The USB interface is used to exchange data and instructions between FPGA and PC. USB (Universal Serial Bus) is a universal serial bus with the advantages of high speed, low cost, low power consumption, plug and play, and easy maintenance. It adopts IEEE1394 bus protocol and the maximum bandwidth can reach 480 Mb/s. The CY7C68013 in the EZ-USBFX2 series of devices from Cypress is used. This is a USB interface host controller based on 8051 microcontroller. It integrates USB2.0 transceiver, serial interface engine (SIE) and enhanced 8051 microprocessor, and also includes an 8.5 KB on-chip RAM, a 4 KB FIFO memory and a general purpose programmable interface (GPIF). The 8051 program running in the internal RAM is provided by the fixed external storage device EEPROM, and the interface with the FPGA is shown in Figure 4.

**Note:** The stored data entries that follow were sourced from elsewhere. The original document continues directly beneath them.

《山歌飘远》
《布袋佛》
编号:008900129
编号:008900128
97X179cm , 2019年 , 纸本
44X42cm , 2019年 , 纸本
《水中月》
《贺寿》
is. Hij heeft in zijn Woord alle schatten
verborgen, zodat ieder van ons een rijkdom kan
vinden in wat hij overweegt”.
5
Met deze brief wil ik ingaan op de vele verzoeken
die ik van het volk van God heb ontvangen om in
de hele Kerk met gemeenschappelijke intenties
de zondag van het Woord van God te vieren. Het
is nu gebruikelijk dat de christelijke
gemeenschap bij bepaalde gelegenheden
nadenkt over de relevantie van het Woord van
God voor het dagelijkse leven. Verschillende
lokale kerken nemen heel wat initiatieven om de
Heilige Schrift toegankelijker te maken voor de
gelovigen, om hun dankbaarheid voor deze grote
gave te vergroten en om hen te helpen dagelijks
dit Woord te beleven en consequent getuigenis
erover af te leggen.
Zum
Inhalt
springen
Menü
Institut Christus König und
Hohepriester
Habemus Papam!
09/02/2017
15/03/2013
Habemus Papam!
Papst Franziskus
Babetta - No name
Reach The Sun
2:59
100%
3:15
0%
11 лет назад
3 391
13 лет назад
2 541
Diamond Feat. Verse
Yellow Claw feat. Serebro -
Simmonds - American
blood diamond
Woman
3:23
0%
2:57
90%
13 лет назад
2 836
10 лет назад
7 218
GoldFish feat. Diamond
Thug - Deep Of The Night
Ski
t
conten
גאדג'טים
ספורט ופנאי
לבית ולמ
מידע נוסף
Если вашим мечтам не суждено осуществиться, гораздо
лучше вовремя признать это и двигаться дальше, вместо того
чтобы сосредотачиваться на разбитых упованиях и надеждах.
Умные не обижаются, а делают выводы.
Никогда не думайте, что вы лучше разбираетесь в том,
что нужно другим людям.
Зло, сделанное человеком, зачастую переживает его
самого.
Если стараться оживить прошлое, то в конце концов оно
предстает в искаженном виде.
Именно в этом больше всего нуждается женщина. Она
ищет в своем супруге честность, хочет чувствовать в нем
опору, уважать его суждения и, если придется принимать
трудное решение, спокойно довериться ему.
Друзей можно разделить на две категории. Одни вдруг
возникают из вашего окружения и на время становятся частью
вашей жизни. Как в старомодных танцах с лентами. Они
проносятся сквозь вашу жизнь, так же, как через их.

3.5 Data Buffer Storage Control

Figure 5 is a schematic diagram of data buffer storage control. The MV-D1024E is a high-speed and high-dynamic CMOS camera series. The output collected by it generates a high-speed data stream, which must first be buffered and stored before it can be sent to the PC for display through the USB module. The FIFO buffer module is first used, and then the data is processed and controlled through the ping-pong operation, and finally the data is sent to the PC for display through the USB module.

4 PC software design

The PC is mainly used for user input and display of collected data. It is developed through Visual C++6.0 compilation environment, with simple structure and easy implementation. The process is shown in Figure 6. The user sets the camera's resolution, exposure time, window size and other parameters through this interface.

5 Conclusion

The image acquisition system implemented with FPGA completes the data interface and control of the high frame rate CMOS camera. The USB interface integrated with FPGA can use a PC as a simple user input requirement, or it can be completely independent of the PC to establish an image acquisition and processing system independent of the PC.